Outline: [`paper/emnlp2026_intent/OUTLINE.md`](https://github.com/hinanohart/yuragi/blob/main/paper/emnlp2026_intent/OUTLINE.md). Introduces *intent-misalignment hallucination* — outputs that are syntactically correct and instruction-compliant yet ignore per-user project context — and proposes **context-stripping perturbation (CSP)** for detection. Seed dataset (30 tasks × 3 ecosystems) at [`seed_tasks.jsonl`](https://github.com/hinanohart/yuragi/blob/main/paper/emnlp2026_intent/seed_tasks.jsonl).

## Citation

```bibtex
@misc{yuragi2025,
  title  = {yuragi: Confidence Fragility in Neural Networks},
  author = {hinanohart},
  year   = {2026},
  url    = {https://github.com/hinanohart/yuragi}
}
```

## Contributing / License

Issues and PRs welcome. See [CONTRIBUTING.md](https://github.com/hinanohart/yuragi/blob/main/CONTRIBUTING.md).

Known limitations: [KNOWN_LIMITATIONS.md](https://github.com/hinanohart/yuragi/blob/main/KNOWN_LIMITATIONS.md). Raw benchmark data: [`docs/bench/real/`](https://github.com/hinanohart/yuragi/tree/main/docs/bench/real/). Theory and metric definitions: [`docs/theory.md`](https://github.com/hinanohart/yuragi/blob/main/docs/theory.md).

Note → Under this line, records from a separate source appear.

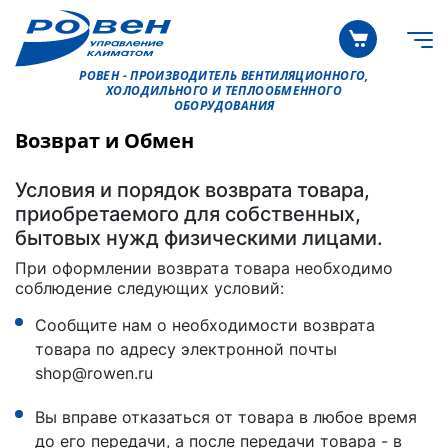
РОВЕН - ПРОИЗВОДИТЕЛЬ ВЕНТИЛЯЦИОННОГО,
ХОЛОДИЛЬНОГО И ТЕПЛООБМЕННОГО
ОБОРУДОВАНИЯ
Возврат и Обмен
Условия и порядок возврата товара,
приобретаемого для собственных,
бытовых нужд физическими лицами.
При оформлении возврата товара необходимо
соблюдение следующих условий:
Сообщите нам о необходимости возврата
товара по адресу электронной почты
shop@rowen.ru
Вы вправе отказаться от товара в любое время
до его передачи, а после передачи товара - в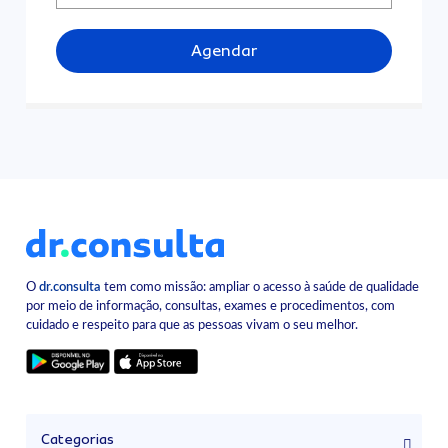
Agendar
O
dr.consulta
tem como missão: ampliar o acesso à saúde de qualidade
por meio de informação, consultas, exames e procedimentos, com
cuidado e respeito para que as pessoas vivam o seu melhor.
Categorias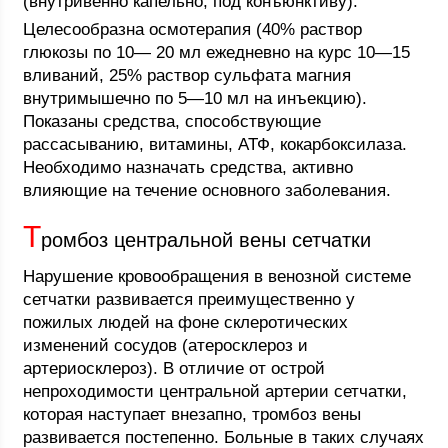
(внутривенно капельно, под конъюнктиву).
Целесообразна осмотерапия (40% раствор
глюкозы по 10— 20 мл ежедневно на курс 10—15
вливаний, 25% раствор сульфата магния
внутримышечно по 5—10 мл на инъекцию).
Показаны средства, способствующие
рассасыванию, витамины, АТФ, кокарбоксилаза.
Необходимо назначать средства, активно
влияющие на течение основного заболевания.
Т
ромбоз центральной вены сетчатки
Нарушение кровообращения в венозной системе
сетчатки развивается преимущественно у
пожилых людей на фоне склеротических
изменений сосудов (атеросклероз и
артериосклероз). В отличие от острой
непроходимости центральной артерии сетчатки,
которая наступает внезапно, тромбоз вены
развивается постепенно. Больные в таких случаях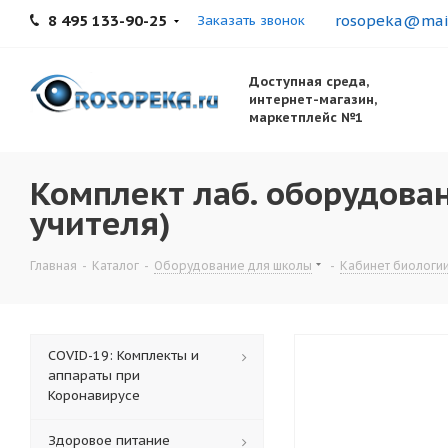
8 495 133-90-25
rosopeka@mail
Заказать звонок
Доступная среда,
интернет-магазин,
маркетплейс №1
Комплект лаб. оборудован
учителя)
Главная
-
Каталог
-
Оборудование для школы
-
Кабинет биологи
COVID-19: Комплекты и
аппараты при
Коронавирусе
Здоровое питание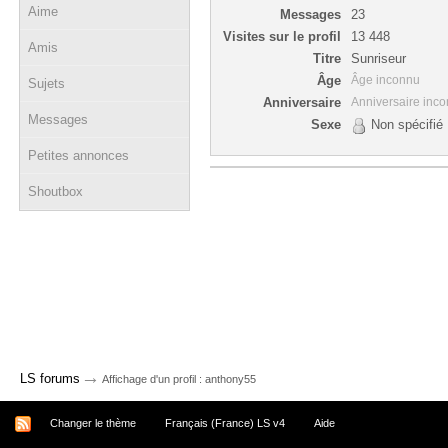
Aime
Messages
23
Visites sur le profil
13 448
Amis
Titre
Sunriseur
Âge
Âge inconnu
Sujets
Anniversaire
Anniversaire inc
Messages
Sexe
Non spécifié
Petites annonces
Shoutbox
→
LS forums
Affichage d'un profil : anthony55
Changer le thème
Français (France) LS v4
Aide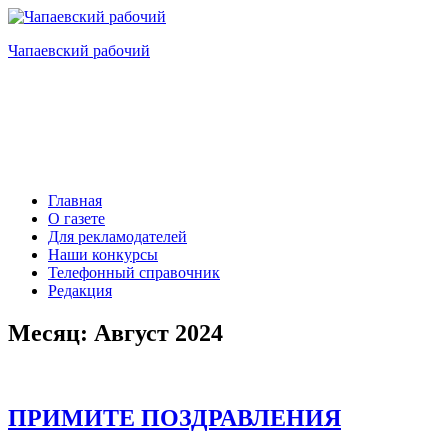
Перейти
к
Чапаевский рабочий
содержимому
Главная
О газете
Для рекламодателей
Наши конкурсы
Телефонный справочник
Редакция
Месяц:
Август 2024
ПРИМИТЕ ПОЗДРАВЛЕНИЯ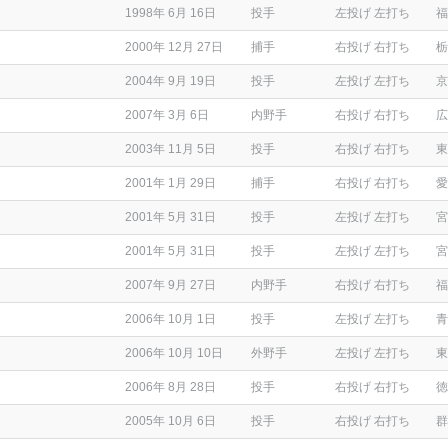
1998年 6月 16日
投手
左投げ 左打ち
福
2000年 12月 27日
捕手
右投げ 右打ち
栃
2004年 9月 19日
投手
左投げ 左打ち
京
2007年 3月 6日
内野手
右投げ 右打ち
広
2003年 11月 5日
投手
右投げ 右打ち
東
2001年 1月 29日
捕手
右投げ 右打ち
愛
2001年 5月 31日
投手
左投げ 左打ち
宮
2001年 5月 31日
投手
左投げ 左打ち
宮
2007年 9月 27日
内野手
右投げ 右打ち
福
2006年 10月 1日
投手
左投げ 左打ち
青
2006年 10月 10日
外野手
左投げ 左打ち
東
2006年 8月 28日
投手
右投げ 右打ち
徳
2005年 10月 6日
投手
右投げ 右打ち
群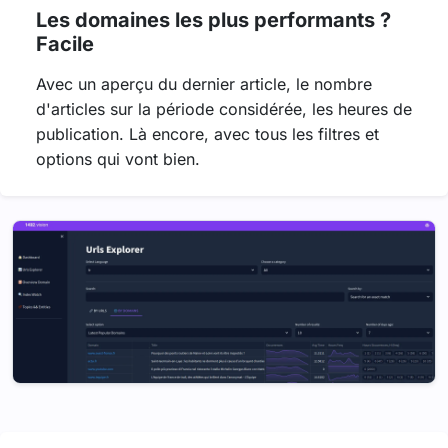
Les domaines les plus performants ?
Facile
Avec un aperçu du dernier article, le nombre
d'articles sur la période considérée, les heures de
publication. Là encore, avec tous les filtres et
options qui vont bien.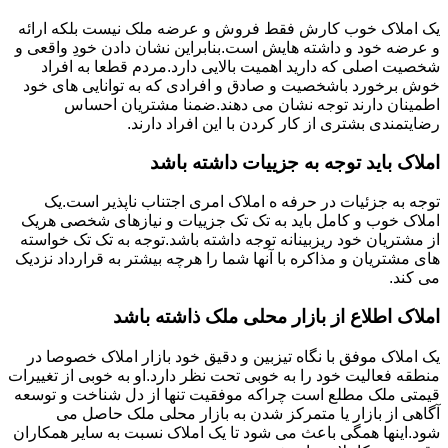
یک املاک خوب کارش فقط فروش و عرضه ملک نیست بلکه ارائه
و عرضه خود و داشته هایش است.بنابراین نشان دادن خودِ واقعی و
شخصیت اصلی که دارید اهمیت بالایی دارد.مردم قطعا به افراد
خوش برخورد باشخصیت و صادق و افرادی که به توانایی های خود
اطمینان دارند توجه نشان می دهند.ضمنا مشتریان احساس
رضایتمندی بشتری از کار کردن با این افراد دارند.
املاک باید توجه به جزییات داشته باشد
توجه به جزئیات در حرفه ه املاک امری اجتناب ناپذیر است.یک
املاک خوب و کامل باید به تک تک جزییات و نیازهای شخصی هریک
از مشتریان خود ریزبینانه توجه داشته باشد.توجه به تک تک خواسته
های مشتریان و مذاکره با آنها شما را هرچه بیشتر به قرارداد نزدیک
می کند.
املاک اطلاع از بازار محلی ملک ذاشته باشد
یک املاک موفق با نگاه تیزبین و دقیق خود بازار املاک خصوصا در
منطقه فعالیت خود را به خوبی تحت نظر دارد.او به خوبی از تغییرات
قیمتی ملک مطلع است چراکه موفقیت تنها از دل شناخت و توسعه
آگاهی از بازار یا متمرکز شدن به بازار محلی ملک حاصل می
شود.اینها همگی باعث می شود تا یک املاک نسبت به سایر همکاران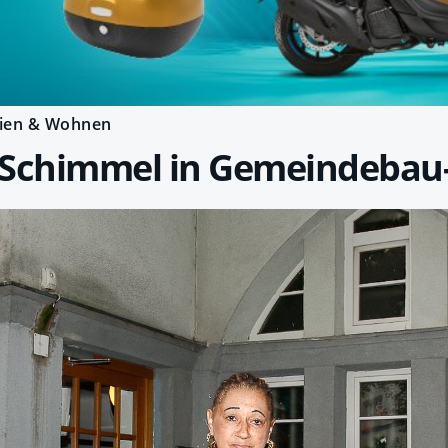
ien & Wohnen
 Schimmel in Gemeindeba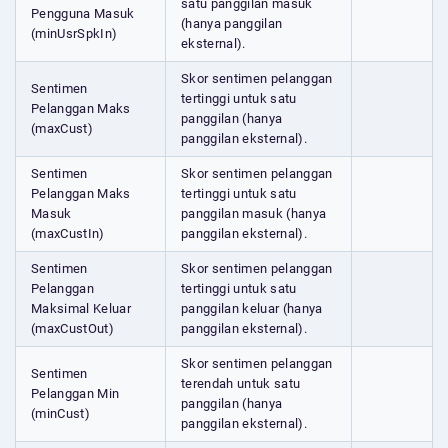
satu panggilan masuk
Pengguna Masuk
(hanya panggilan
(minUsrSpkIn)
eksternal).
Skor sentimen pelanggan
Sentimen
tertinggi untuk satu
Pelanggan Maks
panggilan (hanya
(maxCust)
panggilan eksternal).
Sentimen
Skor sentimen pelanggan
Pelanggan Maks
tertinggi untuk satu
Masuk
panggilan masuk (hanya
(maxCustIn)
panggilan eksternal).
Sentimen
Skor sentimen pelanggan
Pelanggan
tertinggi untuk satu
Maksimal Keluar
panggilan keluar (hanya
(maxCustOut)
panggilan eksternal).
Skor sentimen pelanggan
Sentimen
terendah untuk satu
Pelanggan Min
panggilan (hanya
(minCust)
panggilan eksternal).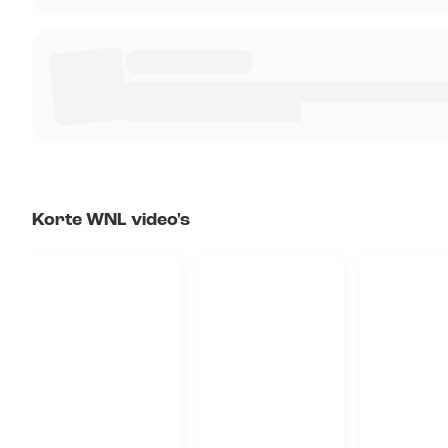
Korte WNL video's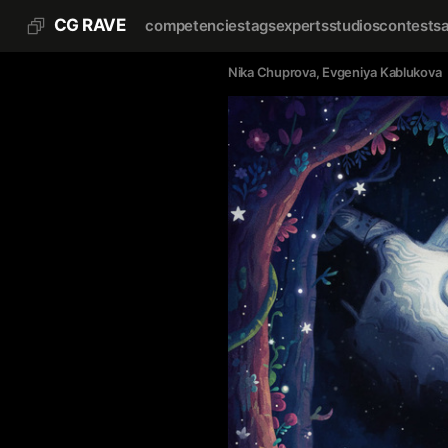
CG RAVE
competencies
tags
experts
studios
contests
Nika Chuprova
, 
Evgeniya Kablukova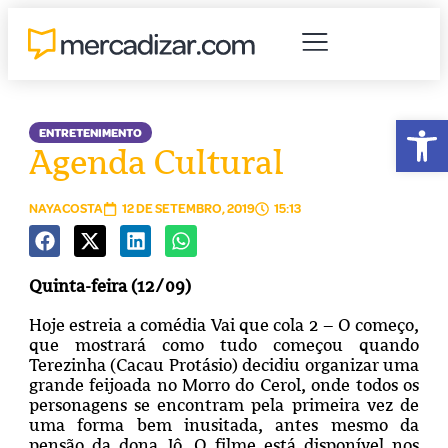
Abr
ENTRETENIMENTO
Agenda Cultural
NAYACOSTA
12 DE SETEMBRO, 2019
15:13
Quinta-feira (12/09)
Hoje estreia a comédia Vai que cola 2 – O começo,
que mostrará como tudo começou
quando
Terezinha (Cacau Protásio) decidiu organizar uma
grande feijoada no Morro do Cerol, onde todos os
personagens se encontram pela primeira vez
de
uma forma bem inusitada, antes mesmo da
pensão da dona Jô. O filme está disponível nos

MIT License for human use.

### AI / ML training opt-out

This repository is **opted out of AI/ML training, fine-tuning, evaluation, and embedding generation**. See [ai.txt](./ai.txt). Using this work to train machine-learning models without separately negotiated written permission is explicitly disallowed. The MIT License covers human use and software redistribution; it does not grant a training data license.

## Verification (sigstore)

Releases from **v_next_** (released after 2026-05-16) include a sigstore keyless signature bundle
(`.sigstore` per artifact) attached to the GitHub Release.

### Verify a PyPI install

```bash
pip download <pkg-name>==<version> --no-deps -d ./verify
python -m sigstore verify github \
    --cert-identity 'https://github.com/hinanohart/yuragi/.github/workflows/release.yml@refs/tags/v<version>' \
    --cert-oidc-issuer 'https://token.actions.githubusercontent.com' \
    ./verify/*.whl ./verify/*.tar.gz
```

The corresponding `.sigstore` bundles can be downloaded from the GitHub Release page.

### Historic releases (pre-2026-05-16)

Earlier releases were published without sigstore bundles. Re-installing those versions
provides no cryptographic provenance — pin to a current release if assurance matters.